One of the comments to the The modern packager’s security nightmare post posed a very important question: why is it bad to depend on the app developer to address security issues?
In fact, I believe it is important enough to justify a whole post discussing the problem. To clarify, the wider context is bundling dependencies, i.e. relying on the application developer to ensure that all the dependencies included with the application to be free of vulnerabilities.
In my opinion, the root of security in open source software is widely understood auditing. Since the code is public, everyone can read it, analyze it, test it. However, with a typical system install including thousands of packages from hundreds of different upstreams, it is really impossible even for large companies (not to mention individuals) to be able to audit all that code. Instead, we assume that with large enough number of eyes looking at the code, all vulnerabilities will eventually be found and published.
On top of auditing we add trust. Today, CVE authorities are at the root of our vulnerability trust. We trust them to reliably publish reports of vulnerabilities found in various packages. However, once again we can’t expect users to manually make sure that the huge number of the packages they are running are free of vulnerabilities. Instead, the trust is hierarchically moved down to software authors and distributions.
Both software authors and distribution packagers share a common goal — ensuring that their end users are running working, secure software. Why do I believe then that the user’s trust is better placed in distribution packagers than in software authors? I am going to explain this in three points.
How many entities do you trust?
The following graph depicts a fragment of dependency chain between a few C libraries and end-user programs. The right-hand side depicts leaf packages, those intended for the user. On the left side, you can see some of the libraries they use, or that their dependent libraries use. All of this stems from OpenSSL.
Now imagine that a vulnerability is found in OpenSSL. Let’s discuss what would happen in two worlds: one where the distribution is responsible for ensuring the security of all the packages, and another one where upstreams bundle dependencies and are expected to handle it.

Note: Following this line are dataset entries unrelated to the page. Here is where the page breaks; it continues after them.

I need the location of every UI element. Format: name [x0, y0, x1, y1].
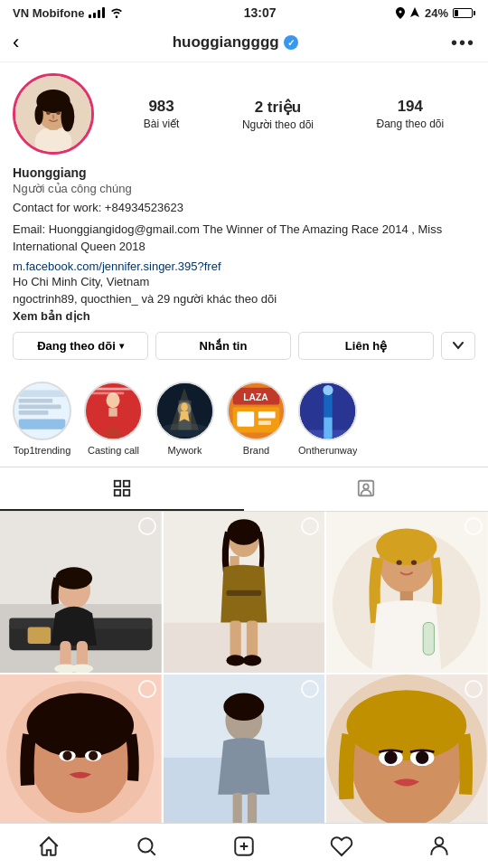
username-display: huoggiangggg ✓ — [173, 33, 298, 52]
verified-badge: ✓ — [284, 35, 298, 50]
svg-point-91 — [385, 751, 398, 764]
nav-search[interactable] — [127, 826, 166, 866]
profile-contact: Contact for work: +84934523623 — [13, 199, 475, 217]
svg-point-94 — [138, 838, 152, 852]
grid-photo-2[interactable] — [164, 512, 325, 674]
select-circle-1 — [138, 517, 156, 535]
status-time: 13:07 — [244, 5, 277, 20]
highlight-circle-mywork — [155, 382, 214, 440]
more-button[interactable] — [441, 332, 475, 360]
followers-label: Người theo dõi — [242, 118, 314, 131]
status-right: 24% — [396, 6, 475, 20]
profile-icon — [427, 835, 451, 858]
profile-followed-by: ngoctrinh89, quocthien_ và 29 người khác… — [13, 292, 475, 306]
profile-name: Huonggiang — [13, 165, 475, 180]
svg-rect-50 — [77, 640, 88, 666]
highlight-runway[interactable]: Ontherunway — [298, 382, 357, 456]
grid-photo-6[interactable] — [326, 675, 488, 836]
svg-rect-31 — [258, 420, 271, 425]
nav-activity[interactable] — [322, 826, 361, 866]
svg-rect-61 — [247, 620, 258, 657]
svg-point-62 — [226, 655, 244, 665]
highlight-top1trending[interactable]: Top1trending — [13, 382, 71, 456]
followers-count: 2 triệu — [242, 98, 314, 117]
svg-rect-36 — [324, 417, 332, 438]
battery-icon — [453, 8, 475, 18]
person-tag-icon — [356, 478, 376, 498]
svg-rect-14 — [19, 419, 66, 429]
svg-point-7 — [46, 111, 51, 115]
svg-rect-40 — [124, 489, 129, 495]
svg-rect-60 — [230, 620, 240, 657]
stat-following[interactable]: 194 Đang theo dõi — [376, 98, 444, 131]
svg-point-6 — [34, 105, 42, 125]
highlight-label-mywork: Mywork — [168, 445, 202, 456]
svg-point-75 — [27, 693, 134, 758]
contact-button[interactable]: Liên hệ — [298, 332, 434, 360]
carrier-label: VN Mobifone — [13, 6, 84, 20]
svg-rect-19 — [90, 392, 125, 394]
highlight-circle-casting — [84, 382, 143, 440]
translate-button[interactable]: Xem bản dịch — [13, 309, 475, 323]
tab-grid[interactable] — [0, 467, 244, 511]
back-button[interactable]: ‹ — [13, 31, 19, 54]
posts-label: Bài viết — [144, 118, 180, 130]
avatar — [13, 73, 94, 155]
heart-icon — [330, 835, 353, 858]
select-circle-4 — [138, 680, 156, 698]
svg-rect-71 — [424, 622, 435, 655]
following-count: 194 — [376, 98, 444, 116]
chevron-down-icon — [452, 339, 465, 352]
svg-point-48 — [55, 567, 92, 590]
highlight-casting[interactable]: Casting call — [84, 382, 143, 456]
tab-tagged[interactable] — [244, 467, 488, 511]
following-button[interactable]: Đang theo dõi ▾ — [13, 332, 148, 360]
profile-subtitle: Người của công chúng — [13, 182, 475, 195]
select-circle-3 — [465, 517, 483, 535]
direction-icon — [409, 7, 420, 18]
highlight-circle-top1 — [13, 382, 71, 440]
more-options-button[interactable]: ••• — [451, 33, 475, 53]
nav-add[interactable] — [224, 826, 264, 866]
svg-point-42 — [363, 484, 369, 489]
nav-profile[interactable] — [419, 826, 459, 866]
svg-point-69 — [411, 560, 417, 564]
wifi-icon — [109, 7, 124, 18]
svg-text:LAZA: LAZA — [243, 392, 268, 401]
svg-rect-10 — [19, 390, 66, 397]
highlights-row: Top1trending Casting call — [0, 374, 488, 467]
highlight-brand[interactable]: LAZA Brand — [227, 382, 286, 456]
nav-home[interactable] — [29, 826, 69, 866]
svg-point-77 — [62, 751, 71, 760]
highlight-thumb-brand-image: LAZA — [229, 382, 284, 440]
stat-followers[interactable]: 2 triệu Người theo dõi — [242, 98, 314, 131]
location-icon — [396, 7, 405, 19]
grid-photo-4[interactable] — [0, 675, 162, 836]
avatar-image — [15, 76, 91, 152]
content-tabs — [0, 467, 488, 512]
svg-rect-49 — [60, 640, 70, 666]
svg-point-52 — [71, 664, 94, 673]
signal-icon — [89, 7, 105, 18]
message-button[interactable]: Nhắn tin — [155, 332, 291, 360]
profile-stats: 983 Bài viết 2 triệu Người theo dõi 194 … — [112, 98, 475, 131]
profile-section: 983 Bài viết 2 triệu Người theo dõi 194 … — [0, 62, 488, 374]
profile-link[interactable]: m.facebook.com/jennifer.singer.395?fref — [13, 259, 475, 273]
svg-point-93 — [416, 751, 428, 764]
home-icon — [37, 835, 61, 858]
battery-label: 24% — [425, 6, 448, 20]
svg-rect-59 — [226, 590, 261, 595]
chevron-down-icon: ▾ — [119, 341, 124, 351]
svg-point-68 — [397, 560, 402, 564]
highlight-mywork[interactable]: Mywork — [155, 382, 214, 456]
svg-point-63 — [242, 655, 260, 665]
grid-photo-3[interactable] — [326, 512, 488, 674]
svg-point-57 — [227, 519, 260, 545]
highlight-thumb-mywork-image — [157, 382, 212, 440]
svg-point-89 — [347, 691, 467, 761]
svg-rect-30 — [258, 410, 276, 418]
photo-grid — [0, 512, 488, 836]
following-label: Đang theo dõi — [376, 118, 444, 130]
grid-photo-5[interactable] — [164, 675, 325, 836]
grid-photo-1[interactable] — [0, 512, 162, 674]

In the distribution world, the distribution maintainers are expected to ensure that every node of that dependency graph is secure. If a vulnerability is found in OpenSSL, it is their responsibility to realize that and update the vulnerable package. The end users effectively have to trust distribution maintainers to keep their systems secure.
In the bundled dependency world, the maintainer of every successive node needs to ensure the security of its dependencies. First, the maintainers of cURL, Transmission, Tor, Synergy and Qt5 need to realize that OpenSSL has a new vulnerability, update their bundled versions and make new releases of their software. Then, the maintainers of poppler, cmake, qemu and Transmission (again) need to update their bundled versions of cURL to transitively avoid the vulnerable OpenSSL version. Same goes for the maintainers of Synergy (again) and KeepAssXC that have to update their bundled Qt5. Finally, the maintainers of Inkscape and XeTeX need to update their bundled poppler.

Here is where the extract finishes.